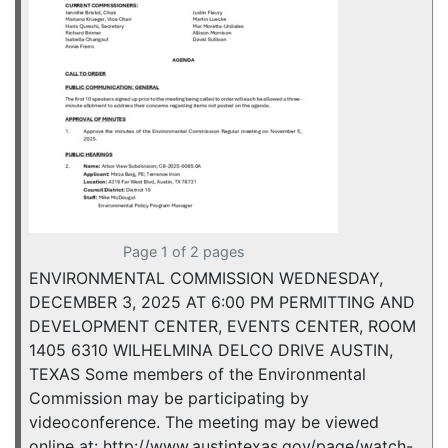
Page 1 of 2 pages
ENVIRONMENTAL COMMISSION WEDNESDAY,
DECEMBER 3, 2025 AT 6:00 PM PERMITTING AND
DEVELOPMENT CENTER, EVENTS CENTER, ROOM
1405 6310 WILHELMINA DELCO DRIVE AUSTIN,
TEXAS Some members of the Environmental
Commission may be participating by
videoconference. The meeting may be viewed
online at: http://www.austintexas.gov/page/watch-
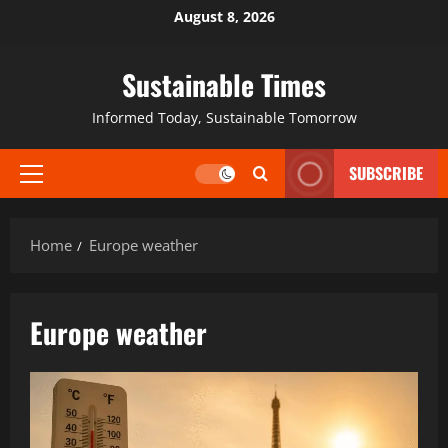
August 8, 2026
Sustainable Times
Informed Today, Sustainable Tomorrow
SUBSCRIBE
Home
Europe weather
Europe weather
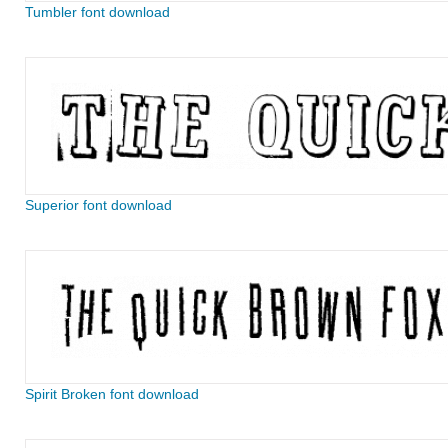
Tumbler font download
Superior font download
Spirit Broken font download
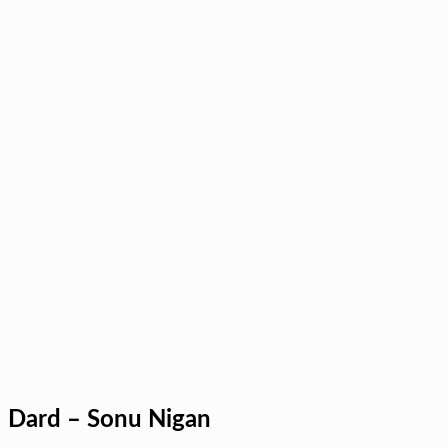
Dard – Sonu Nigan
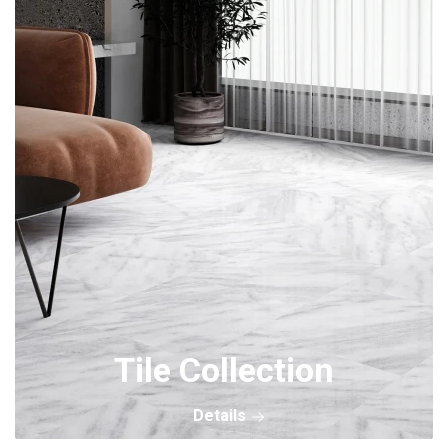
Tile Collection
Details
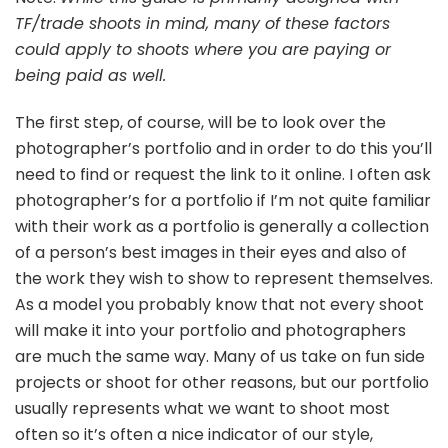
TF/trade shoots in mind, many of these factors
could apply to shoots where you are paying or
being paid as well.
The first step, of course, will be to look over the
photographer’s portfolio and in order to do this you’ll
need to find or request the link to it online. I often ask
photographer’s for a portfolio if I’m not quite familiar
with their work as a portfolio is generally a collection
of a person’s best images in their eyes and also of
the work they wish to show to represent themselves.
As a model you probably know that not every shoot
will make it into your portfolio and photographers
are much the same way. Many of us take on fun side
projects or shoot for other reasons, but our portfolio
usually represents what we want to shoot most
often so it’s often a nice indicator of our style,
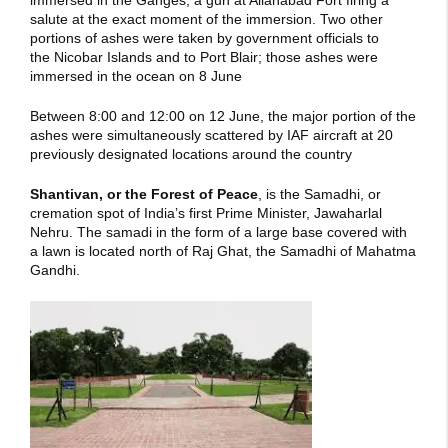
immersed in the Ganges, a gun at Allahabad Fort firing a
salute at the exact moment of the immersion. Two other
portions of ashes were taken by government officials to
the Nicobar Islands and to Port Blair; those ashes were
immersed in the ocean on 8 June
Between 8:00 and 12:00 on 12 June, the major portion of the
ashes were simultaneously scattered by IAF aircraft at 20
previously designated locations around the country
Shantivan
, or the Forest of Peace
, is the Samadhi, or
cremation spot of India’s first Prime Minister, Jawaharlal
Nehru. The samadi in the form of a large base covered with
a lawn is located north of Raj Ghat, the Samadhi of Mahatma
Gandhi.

------------

▸ EXERCISE REQUIREMENTS
Out of the records above, please copy exactly the lines from the line with "Superior font download" up to and including the line with "of a person’s", minus the pictures.

▸ RESPONSE BELOW
Superior font download
Spirit Broken font download
Dard – Sonu Nigan
Tile Collection
Details
TF/trade shoots in mind, many of these factors
could apply to shoots where you are paying or
being paid as well.
The first step, of course, will be to look over the
photographer’s portfolio and in order to do this you’ll
need to find or request the link to it online. I often ask
photographer’s for a portfolio if I’m not quite familiar
with their work as a portfolio is generally a collection
of a person’s best images in their eyes and also of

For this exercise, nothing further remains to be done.